Mon estomac se noua. « Qu'est-ce que cela signifie ? »

« Vous n'avez pas bronché quand je vous ai attrapé le poignet. » Son regard s'est posé sur mon poignet, comme s'il pouvait encore y ressentir le souvenir.

« Vous n'avez pas étouffé. Vous n'avez pas paniqué. Vos mains n'ont jamais tremblé. Même lorsque vous avez réalisé qui j'étais. »

Ce n'est pas une force cachée, dis-je. C'est l'entraînement et l'adrénaline.

Il secoua la tête une fois. « C'est de l'instinct. La plupart des gens craquent quand ils me voient saigner. Pas toi. »

Il y avait quelque chose de très troublant dans son ton. Ce n'était pas du jugement. De l'admiration, peut-être de la reconnaissance.

J'ai détourné le regard. « Si tu m'as traîné ici uniquement pour analyser mon temps de réaction... »

« Je t'ai amenée ici, » intervint-il doucement, « parce que j'ai une proposition à te faire. »

La pièce sembla soudainement se refroidir.

Je me redressai. « Si c'est pour me payer, ça ne m'intéresse pas. Vous pouvez envoyer un don à l'hôpital. »

Il ne cilla pas. « Je ne vous paie pas. Je vous engage. »

J'ai ri, d'un rire sec et bref. « Non. Absolument pas. »

Lorenzo émit un petit bruit derrière moi, comme s'il avait déjà anticipé cette réponse.

Rafael m'observait. Patient. Imperturbable.

« Vous allez être mon médecin », dit-il. « De garde. Discret. Discret. »

« Non », ai-je répété.

« Je doublerai ton salaire », a-t-il dit.

« Je ne veux pas de votre argent », ai-je répondu en secouant la tête.

« Je le triple. »

— Je ne suis pas à vendre.

Il se pencha vers moi. « Vous ne m'écoutez pas. »

Mon cœur battait à tout rompre dans ma poitrine.

Il a continué : « Tu m'as sauvé la vie. Cela crée un lien. Pas émotionnel. Mais pratique. »

« Je ne veux pas de lien avec vous », dis-je d'une voix plus ferme que je ne me sentais.

« C'est malheureusement le problème, dit Rafael calmement. Vous en avez déjà un. »

Je me levai brusquement de ma chaise. « Je veux partir.

« Asseyez-vous », dit-il à voix basse.

Je ne m'assis pas. Lorenzo fit un demi-pas en avant, mais Rafael leva la main pour l'arrêter.

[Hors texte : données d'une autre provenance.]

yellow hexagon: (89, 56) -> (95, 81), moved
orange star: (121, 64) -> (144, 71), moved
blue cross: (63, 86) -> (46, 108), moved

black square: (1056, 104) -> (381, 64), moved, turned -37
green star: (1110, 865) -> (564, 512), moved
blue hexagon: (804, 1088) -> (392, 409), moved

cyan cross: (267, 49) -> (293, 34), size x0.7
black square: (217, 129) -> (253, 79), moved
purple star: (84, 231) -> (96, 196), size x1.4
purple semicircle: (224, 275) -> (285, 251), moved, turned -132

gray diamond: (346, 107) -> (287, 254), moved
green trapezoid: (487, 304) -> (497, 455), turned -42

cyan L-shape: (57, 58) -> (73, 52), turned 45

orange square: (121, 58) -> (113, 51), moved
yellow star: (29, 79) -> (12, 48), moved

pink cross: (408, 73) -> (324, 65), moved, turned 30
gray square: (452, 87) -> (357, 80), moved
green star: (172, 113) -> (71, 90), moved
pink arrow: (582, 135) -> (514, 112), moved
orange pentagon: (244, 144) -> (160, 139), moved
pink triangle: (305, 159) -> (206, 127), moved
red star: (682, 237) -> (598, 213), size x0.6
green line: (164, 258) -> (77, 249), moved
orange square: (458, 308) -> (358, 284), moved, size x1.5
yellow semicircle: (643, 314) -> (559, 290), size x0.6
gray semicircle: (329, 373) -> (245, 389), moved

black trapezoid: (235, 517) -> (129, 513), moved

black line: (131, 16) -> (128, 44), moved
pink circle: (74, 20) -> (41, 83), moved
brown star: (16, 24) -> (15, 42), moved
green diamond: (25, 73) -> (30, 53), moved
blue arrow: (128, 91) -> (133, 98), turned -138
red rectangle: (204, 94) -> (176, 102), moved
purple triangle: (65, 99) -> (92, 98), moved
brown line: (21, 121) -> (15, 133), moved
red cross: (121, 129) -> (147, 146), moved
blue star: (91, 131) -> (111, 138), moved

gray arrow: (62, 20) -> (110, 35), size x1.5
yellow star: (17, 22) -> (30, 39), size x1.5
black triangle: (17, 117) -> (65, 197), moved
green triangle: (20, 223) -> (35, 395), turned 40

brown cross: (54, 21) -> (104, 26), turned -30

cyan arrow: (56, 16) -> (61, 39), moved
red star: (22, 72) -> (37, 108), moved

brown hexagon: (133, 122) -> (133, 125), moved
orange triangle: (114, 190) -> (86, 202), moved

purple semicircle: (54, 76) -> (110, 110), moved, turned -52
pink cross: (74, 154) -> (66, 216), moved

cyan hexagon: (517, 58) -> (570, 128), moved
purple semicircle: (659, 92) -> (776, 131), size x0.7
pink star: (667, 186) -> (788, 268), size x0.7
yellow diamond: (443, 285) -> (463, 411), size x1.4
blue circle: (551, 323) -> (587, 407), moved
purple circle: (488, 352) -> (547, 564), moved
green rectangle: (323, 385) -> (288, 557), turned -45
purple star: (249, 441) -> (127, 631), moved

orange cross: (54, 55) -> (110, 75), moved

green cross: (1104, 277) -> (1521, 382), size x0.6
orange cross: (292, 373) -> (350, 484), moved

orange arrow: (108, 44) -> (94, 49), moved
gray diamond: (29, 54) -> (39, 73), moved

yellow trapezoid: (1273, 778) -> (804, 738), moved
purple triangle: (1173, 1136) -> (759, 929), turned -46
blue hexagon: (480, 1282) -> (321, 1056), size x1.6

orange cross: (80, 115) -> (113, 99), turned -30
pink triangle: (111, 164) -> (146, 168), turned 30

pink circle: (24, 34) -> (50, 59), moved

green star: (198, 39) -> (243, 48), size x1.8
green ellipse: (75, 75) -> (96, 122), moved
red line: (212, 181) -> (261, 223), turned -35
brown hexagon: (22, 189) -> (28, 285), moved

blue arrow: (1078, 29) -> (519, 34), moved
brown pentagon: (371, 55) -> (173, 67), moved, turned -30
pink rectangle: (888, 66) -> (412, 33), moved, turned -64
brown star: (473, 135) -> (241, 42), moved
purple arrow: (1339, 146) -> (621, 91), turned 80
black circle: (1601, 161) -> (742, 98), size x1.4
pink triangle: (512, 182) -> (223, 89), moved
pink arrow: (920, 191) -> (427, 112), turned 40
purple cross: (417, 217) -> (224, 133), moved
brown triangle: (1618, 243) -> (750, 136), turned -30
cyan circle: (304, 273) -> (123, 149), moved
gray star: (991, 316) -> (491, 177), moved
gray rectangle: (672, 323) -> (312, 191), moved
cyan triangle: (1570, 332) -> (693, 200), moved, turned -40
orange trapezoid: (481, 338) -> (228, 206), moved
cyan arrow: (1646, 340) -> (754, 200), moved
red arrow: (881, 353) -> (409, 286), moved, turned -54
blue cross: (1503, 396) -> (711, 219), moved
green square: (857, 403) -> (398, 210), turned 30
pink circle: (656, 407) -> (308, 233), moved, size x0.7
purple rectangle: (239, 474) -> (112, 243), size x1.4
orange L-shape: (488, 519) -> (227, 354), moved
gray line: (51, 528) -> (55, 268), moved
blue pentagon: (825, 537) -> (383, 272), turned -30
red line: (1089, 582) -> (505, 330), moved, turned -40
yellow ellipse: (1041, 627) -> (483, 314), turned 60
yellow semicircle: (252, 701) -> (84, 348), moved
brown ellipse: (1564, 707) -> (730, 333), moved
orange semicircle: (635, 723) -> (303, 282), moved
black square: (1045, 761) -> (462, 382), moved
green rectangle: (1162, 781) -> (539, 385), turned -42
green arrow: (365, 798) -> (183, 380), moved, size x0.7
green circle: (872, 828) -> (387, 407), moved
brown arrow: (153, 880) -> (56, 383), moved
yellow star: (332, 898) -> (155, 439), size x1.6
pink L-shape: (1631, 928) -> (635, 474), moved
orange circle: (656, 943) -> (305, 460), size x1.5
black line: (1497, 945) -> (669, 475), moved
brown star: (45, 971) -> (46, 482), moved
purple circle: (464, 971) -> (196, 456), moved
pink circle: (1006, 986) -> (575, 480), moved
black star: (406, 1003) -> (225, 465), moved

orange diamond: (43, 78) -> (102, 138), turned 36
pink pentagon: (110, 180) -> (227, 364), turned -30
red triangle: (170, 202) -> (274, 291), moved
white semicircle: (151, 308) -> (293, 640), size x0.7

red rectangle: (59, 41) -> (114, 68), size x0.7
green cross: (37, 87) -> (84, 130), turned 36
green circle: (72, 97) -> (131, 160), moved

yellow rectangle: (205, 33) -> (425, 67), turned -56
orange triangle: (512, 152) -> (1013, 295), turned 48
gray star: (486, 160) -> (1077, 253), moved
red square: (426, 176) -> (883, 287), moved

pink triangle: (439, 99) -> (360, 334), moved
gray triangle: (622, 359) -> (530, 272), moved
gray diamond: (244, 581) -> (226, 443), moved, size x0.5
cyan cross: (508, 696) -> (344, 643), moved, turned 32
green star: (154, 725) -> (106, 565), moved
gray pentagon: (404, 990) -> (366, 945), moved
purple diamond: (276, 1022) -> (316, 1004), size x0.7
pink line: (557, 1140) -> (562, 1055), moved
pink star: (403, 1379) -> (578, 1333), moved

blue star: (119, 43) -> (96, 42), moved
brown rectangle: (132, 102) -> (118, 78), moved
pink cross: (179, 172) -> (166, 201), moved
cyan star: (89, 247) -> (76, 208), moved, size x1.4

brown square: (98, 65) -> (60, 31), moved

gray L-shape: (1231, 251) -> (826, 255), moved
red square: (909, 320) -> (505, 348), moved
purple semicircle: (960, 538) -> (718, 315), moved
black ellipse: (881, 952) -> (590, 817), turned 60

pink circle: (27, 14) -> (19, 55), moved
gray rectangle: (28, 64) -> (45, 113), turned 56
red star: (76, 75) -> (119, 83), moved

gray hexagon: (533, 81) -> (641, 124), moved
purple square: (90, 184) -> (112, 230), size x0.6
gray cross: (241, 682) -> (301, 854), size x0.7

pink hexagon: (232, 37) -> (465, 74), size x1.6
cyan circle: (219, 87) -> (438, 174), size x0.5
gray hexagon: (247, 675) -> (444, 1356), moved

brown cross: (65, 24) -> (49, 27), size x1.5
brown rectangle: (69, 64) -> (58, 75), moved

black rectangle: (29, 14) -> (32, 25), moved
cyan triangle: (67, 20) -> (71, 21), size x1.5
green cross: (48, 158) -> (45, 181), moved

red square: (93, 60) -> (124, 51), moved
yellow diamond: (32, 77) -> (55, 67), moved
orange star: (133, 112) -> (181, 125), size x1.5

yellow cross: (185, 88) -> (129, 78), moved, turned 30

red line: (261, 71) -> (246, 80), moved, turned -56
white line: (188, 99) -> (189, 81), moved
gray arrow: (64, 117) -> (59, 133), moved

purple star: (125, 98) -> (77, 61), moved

Le regard de Rafael ne quittait pas le mien.

« Si tu pars, quelqu'un d'autre prendra ta place. Quelqu'un qui ne saura pas garder sa bouche fermée. Quelqu'un qui posera des questions. Et quelqu'un remontera jusqu'à toi grâce à ces questions. »

Mon sang se glaça. « Est-ce que tu me menaces ?

« Non », répondit-il simplement. « Je t'explique la réalité. »

Un silence pesant s'installa entre nous.

Il étudia à nouveau mon visage, plus lentement cette fois. Plus curieux que froid.

« Vous n'avez pas peur de moi », murmura-t-il. « Pas comme d'habitude. »

— Je ne suis pas impressionnée par les intimidations.

« Tant mieux », dit-il. « Je n'aime pas les gens faibles. »

Je serrai les dents. « Vous me manipulez. »

— Je vous donne un travail.

« Je ne veux pas de travail. »

Ses lèvres se relevèrent légèrement, formant un sourire narquois, silencieux et dévastateur.

« Tu n'as pas le choix. »

Mon cœur s'est mis à battre à tout rompre.

Sa voix s'est abaissée. « Vous êtes à moi maintenant, Dr Shaw. »

Je retins mon souffle.

Il fit un geste vers le couloir. « Lorenzo va vous montrer votre bureau. Votre contrat commence aujourd'hui. »

« Je n'ai rien accepté. »

Le regard de Rafael s'adoucit, à peine, mais suffisamment pour que je ressente un danger d'une autre nature.

« Vous m'avez sauvé la vie, dit-il. Maintenant, je vais prendre soin de la vôtre. »

Je reculai sans le vouloir. Il observa mon geste. Il vit la peur finir par transparaître derrière mon masque.

Il se pencha lentement en arrière, s'installant comme un homme qui avait obtenu exactement ce qu'il voulait.

« Bienvenue dans la famille Vescari. »

Mes doigts tremblaient. Pas à cause de lui.

Mais parce qu'il avait raison. Je n'avais pas le choix.